Iran will have to offer lucrative contracts terms to draw back international oil companies at a time when the oil industry is more focused on profitability as it gears up for a longer period of low oil prices, executives said on Tuesday.
Iran said in September it had approved a draft of international oil and gas contracts to attract foreign investors and oil buyers once international sanctions are lifted but has not provided details so far.
The OPEC member will announce new oil and gas contracts at conferences in Tehran and London on Nov. 21-22 and Feb. 22-24 respectively.
"It is not only questions of resources or opportunities, it is a question of profits," Total's chief executive Patrick Pouyanne told a conference in Abu Dhabi, capital of the United Arab Emirates.
"We will be well positioned to look at opportunities in gas, oil, petrochemicals and marketing. But all that is subject to good contractual conditions, so we will see."
Pouyanne said Total was likely to attend the Tehran conference where the oil ministry will reveal the framework of the contracts.
Iran said the new ones would be a major improvement not only on the so-called buy-back contracts but also on those that neighbor Iraq offered to foreign oil companies in 2009-2010.
Oil majors have said they would return to Iran if it made big improvements to the pre-sanction buy-back contracts, which some foreign companies complain made them no money or even incurred losses.
"Today buy-back contracts would not attract anyone for the lack of oil price upside and reservoir upside," Shell's integrated gas director Maarten Wetselaar told a news briefing.

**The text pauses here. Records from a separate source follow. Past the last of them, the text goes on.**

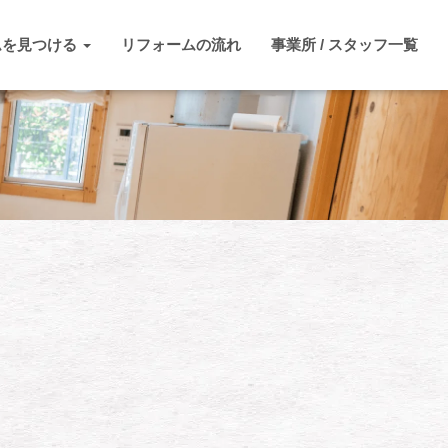
ムを見つける
リフォームの流れ
事業所 / スタッフ一覧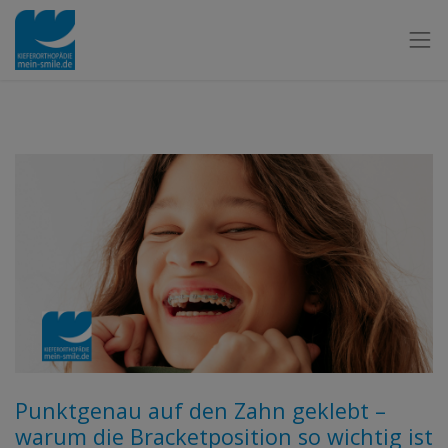
Punktgenau auf den Zahn geklebt –
warum die Bracketposition so wichtig ist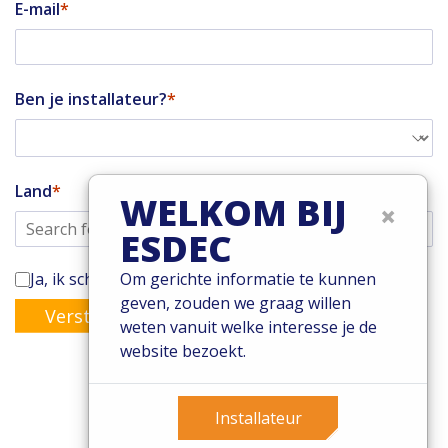
E-mail
Ben je installateur?
Land
WELKOM BIJ
×
ESDEC
Ja, ik schrijf mij in voor de Enstall-nieuwsbrief
Om gerichte informatie te kunnen
geven, zouden we graag willen
Versturen
weten vanuit welke interesse je de
website bezoekt.
Installateur
© 2026 Esdec. Alle rechten voorbehouden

"Iraq would today also struggle to get those contracts away."
Oil companies operating in southern Iraq, such as Shell and Total, have often complained about the tough terms offered by Baghdad as well as security concerns and infrastructure constraints.
"At the moment the industry is more constrained in financial resources rather than opportunity-constrained," Wetselaar said, adding that this had been shown by some recent auctions in places such as Mexico generating tepid interest.
The sanctions have halved Iran's oil exports to around 1.1 million barrels per day from a pre-2012 level of 2.5 million bpd. The loss of oil income has hampered investment in new development and the country has struggled to pay for equipment and services.
Iranian officials say they would be able to raise crude production by 500,000 bpd once sanctions are lifted next year, and another 500,000 bpd few months after that.
But many are skeptical saying Iran would need billions of dollars in investments and the know-how of foreign companies help to boost its production after years of under-investment.
"Iran will probably be able to put in the market 400-500,000 bpd but then after it would take time," said Pouyanne.